In the letter to brokers, the Governor’s Office said that the licenses that brokers obtained from the state to allow them to resell tickets expired on May 16, and brokers may have to reapply unless the new law includes a retroactivity clause.
“As you know, when a similar sunset occurred for eight days in 2009, legislation was passed that included a retroactive effective date. This year Governor Paterson has submitted to the Legislature Governor’s Program Bill 260, which would provide for the same retroactivity. The bill passed the Assembly and is awaiting action in the Senate,” the letter states. “Irrespective of the fate of the Program Bill, ticket resellers must act in accordance with the laws of New York State, including the presently effective Article 25 of the [Arts and Cultural Affairs Law]. This includes full compliance with all local licensing requirements and resale restrictions, including limitations on premium prices. Should the Program Bill become law with the retroactivity language intact, the effectiveness of all ticket reselling licenses under the Department’s jurisdiction, will be reinstated without additional fees.”

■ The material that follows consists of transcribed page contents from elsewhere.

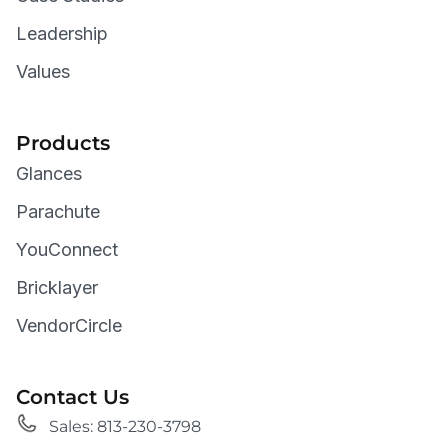
Leadership
Values
Products
Glances
Parachute
YouConnect
Bricklayer
VendorCircle
Contact Us
Sales: 813-230-3798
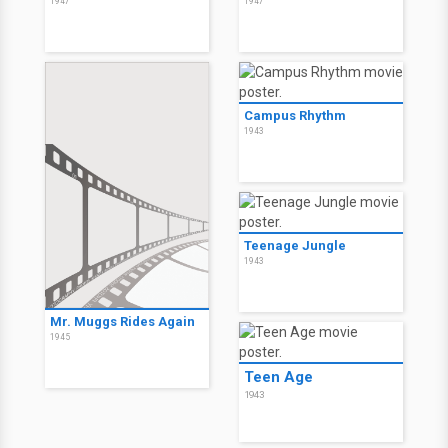
1947
1947
Campus Rhythm
1943
Teenage Jungle
1943
Mr. Muggs Rides Again
1945
Teen Age
1943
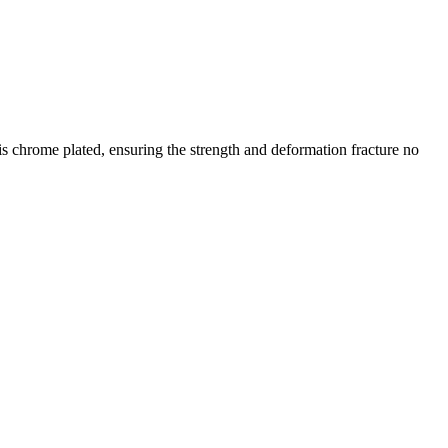
is chrome plated, ensuring the strength and deformation fracture no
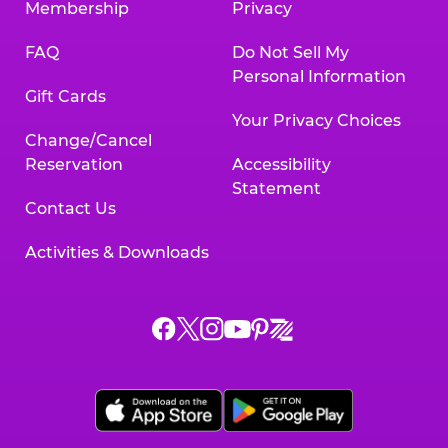
Membership
Privacy
FAQ
Do Not Sell My
Personal Information
Gift Cards
Your Privacy Choices
Change/Cancel
Reservation
Accessibility
Statement
Contact Us
Activities & Downloads
Chuck
Chuck
Chuck
Chuck
Chuck
Chuck
E.
E.
E.
E.
E.
E.
Cheese
Cheese
Cheese
Cheese
Cheese
Cheese
on
on
on
on
on
on
Facebook,
X,
Instagram,
Pinterest,
Zigazoo,
YouTube,
opens
opens
opens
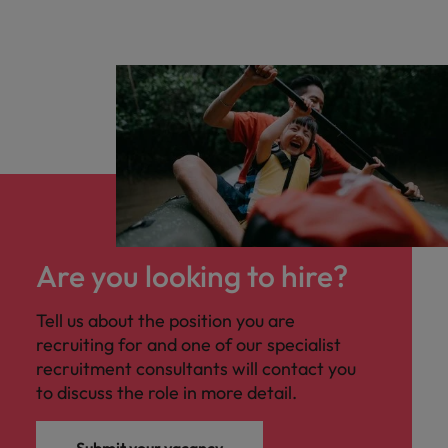
Are you looking to hire?
Tell us about the position you are
recruiting for and one of our specialist
recruitment consultants will contact you
to discuss the role in more detail.
Submit your vacancy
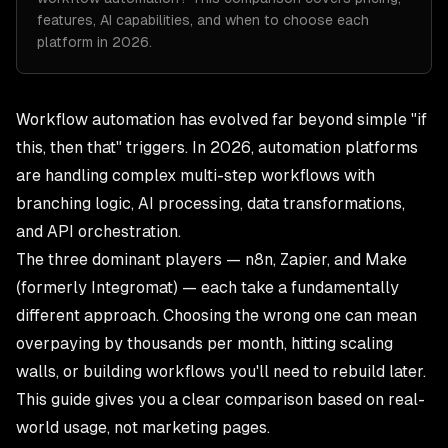
features, AI capabilities, and when to choose each
platform in 2026.
Workflow automation has evolved far beyond simple "if
this, then that" triggers. In 2026, automation platforms
are handling complex multi-step workflows with
branching logic, AI processing, data transformations,
and API orchestration.
The three dominant players — n8n, Zapier, and Make
(formerly Integromat) — each take a fundamentally
different approach. Choosing the wrong one can mean
overpaying by thousands per month, hitting scaling
walls, or building workflows you'll need to rebuild later.
This guide gives you a clear comparison based on real-
world usage, not marketing pages.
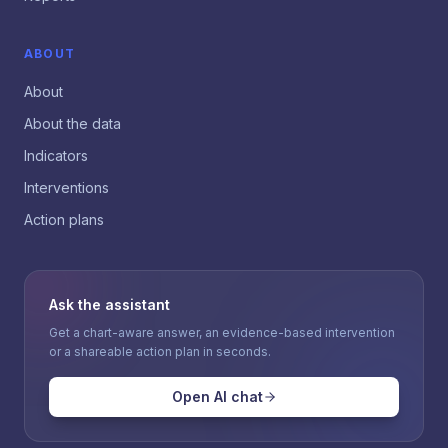
ABOUT
About
About the data
Indicators
Interventions
Action plans
Ask the assistant
Get a chart-aware answer, an evidence-based intervention
or a shareable action plan in seconds.
Open AI chat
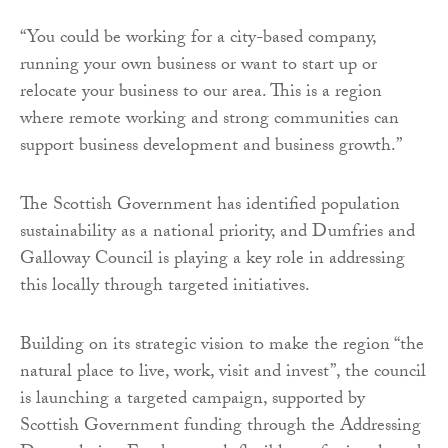
“You could be working for a city-based company,
running your own business or want to start up or
relocate your business to our area. This is a region
where remote working and strong communities can
support business development and business growth.”
The Scottish Government has identified population
sustainability as a national priority, and Dumfries and
Galloway Council is playing a key role in addressing
this locally through targeted initiatives.
Building on its strategic vision to make the region “the
natural place to live, work, visit and invest”, the council
is launching a targeted campaign, supported by
Scottish Government funding through the Addressing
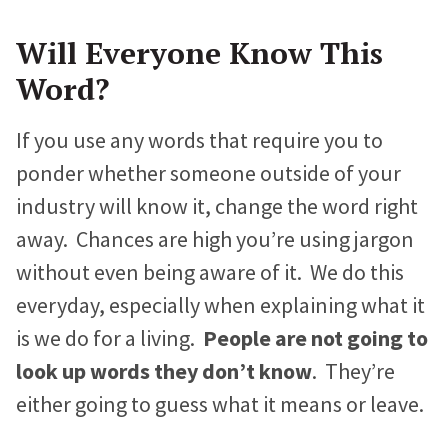
Will Everyone Know This
Word?
If you use any words that require you to
ponder whether someone outside of your
industry will know it, change the word right
away. Chances are high you’re using jargon
without even being aware of it. We do this
everyday, especially when explaining what it
is we do for a living.
People are not going to
look up words they don’t know
. They’re
either going to guess what it means or leave.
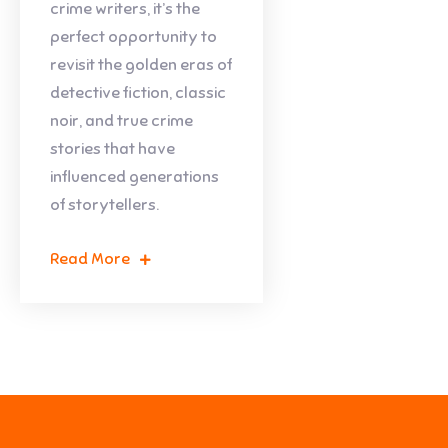
crime writers, it’s the
perfect opportunity to
revisit the golden eras of
detective fiction, classic
noir, and true crime
stories that have
influenced generations
of storytellers.
Read More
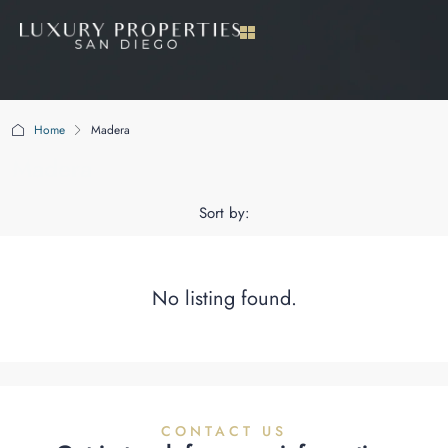
Home
Madera
Madera
Sort by:
No listing found.
CONTACT US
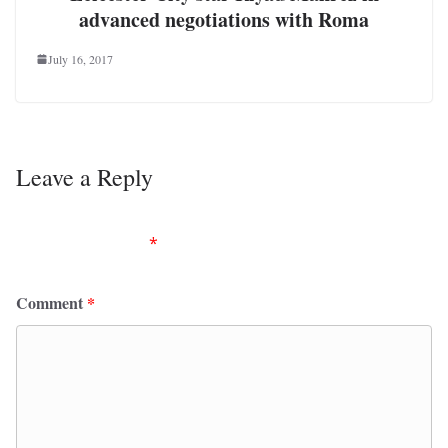
advanced negotiations with Roma
July 16, 2017
Leave a Reply
Your email address will not be published.
Required
fields are marked
*
Comment
*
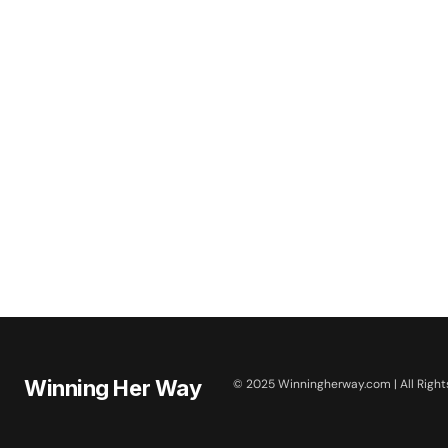
Winning Her Way
© 2025 Winningherway.com | All Right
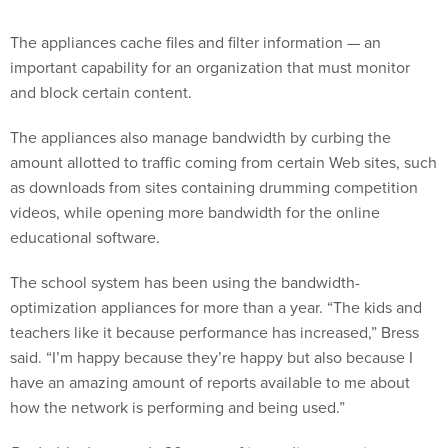
The appliances cache files and filter information — an
important capability for an organization that must monitor
and block certain content.
The appliances also manage bandwidth by curbing the
amount allotted to traffic coming from certain Web sites, such
as downloads from sites containing drumming competition
videos, while opening more bandwidth for the online
educational software.
The school system has been using the bandwidth-
optimization appliances for more than a year. “The kids and
teachers like it because performance has increased,” Bress
said. “I’m happy because they’re happy but also because I
have an amazing amount of reports available to me about
how the network is performing and being used.”
Bacheldor has nearly 20 years of journalism experience,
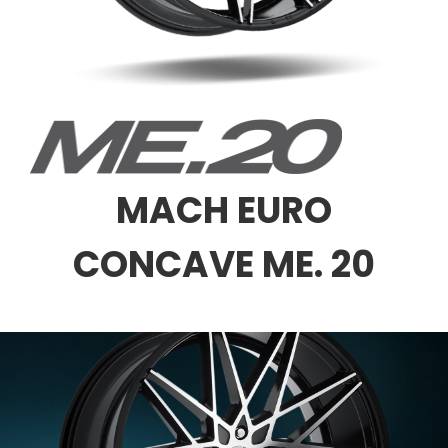
MACH EURO
CONCAVE ME. 20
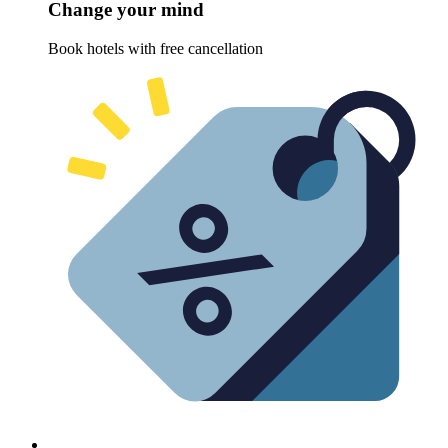
Change your mind
Book hotels with free cancellation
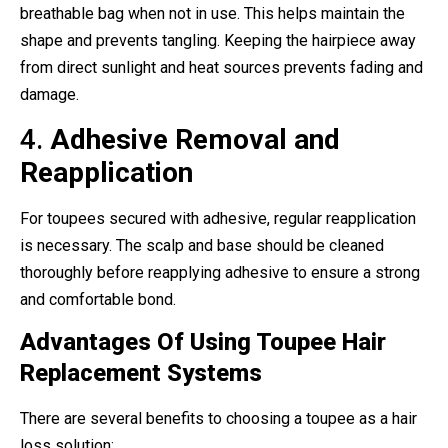
breathable bag when not in use. This helps maintain the
shape and prevents tangling. Keeping the hairpiece away
from direct sunlight and heat sources prevents fading and
damage.
4.
Adhesive Removal and
Reapplication
For toupees secured with adhesive, regular reapplication
is necessary. The scalp and base should be cleaned
thoroughly before reapplying adhesive to ensure a strong
and comfortable bond.
Advantages Of Using Toupee Hair
Replacement Systems
There are several benefits to choosing a toupee as a hair
loss solution:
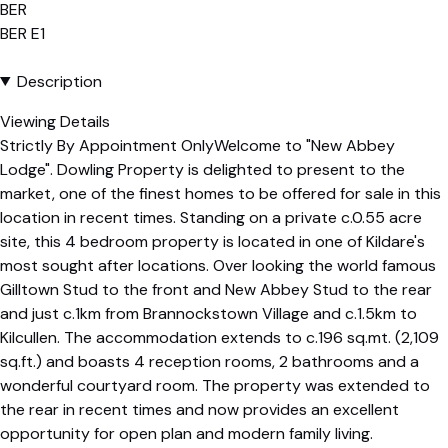
BER
BER
E1
Description
Viewing Details
Strictly By Appointment OnlyWelcome to "New Abbey
Lodge". Dowling Property is delighted to present to the
market, one of the finest homes to be offered for sale in this
location in recent times. Standing on a private c.0.55 acre
site, this 4 bedroom property is located in one of Kildare's
most sought after locations. Over looking the world famous
Gilltown Stud to the front and New Abbey Stud to the rear
and just c.1km from Brannockstown Village and c.1.5km to
Kilcullen. The accommodation extends to c.196 sq.mt. (2,109
sq.ft.) and boasts 4 reception rooms, 2 bathrooms and a
wonderful courtyard room. The property was extended to
the rear in recent times and now provides an excellent
opportunity for open plan and modern family living.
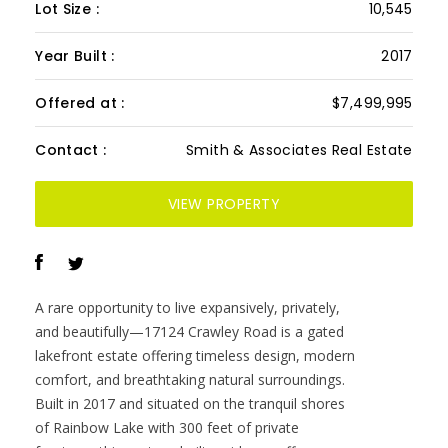
Lot Size :
10,545
Year Built :
2017
Offered at :
$7,499,995
Contact :
Smith & Associates Real Estate
VIEW PROPERTY
A rare opportunity to live expansively, privately,
and beautifully—17124 Crawley Road is a gated
lakefront estate offering timeless design, modern
comfort, and breathtaking natural surroundings.
Built in 2017 and situated on the tranquil shores
of Rainbow Lake with 300 feet of private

StubHub, the nation’s largest ticket resale marketplace, said in a statement that it will continue to allow fans to buy and sell tickets to New York events. Earlier this week, Live Nation Entertainment’s TicketsNow resale division pulled all of its New York ticket listings until there is a resolution.
“StubHub’s marketplace offers fans both a myriad of ticketing options, as well as a reliable means to sell tickets, all in a trusted and guaranteed environment. With the online nature of the business, fans are able to list tickets to events across the country. When listing tickets for sale on StubHub, users are informed that they must adhere to their state’s current ticket resale laws,” the company said in a statement. “We will continue to allow fans to use StubHub for New York events, as it provides fans with fair access and choice, and we have seen positive benefits in terms of lower prices and better consumer protections when markets are open. We are confident that the legislators in New York will do what’s best for consumers, which is preserving open, competitive marketplaces.”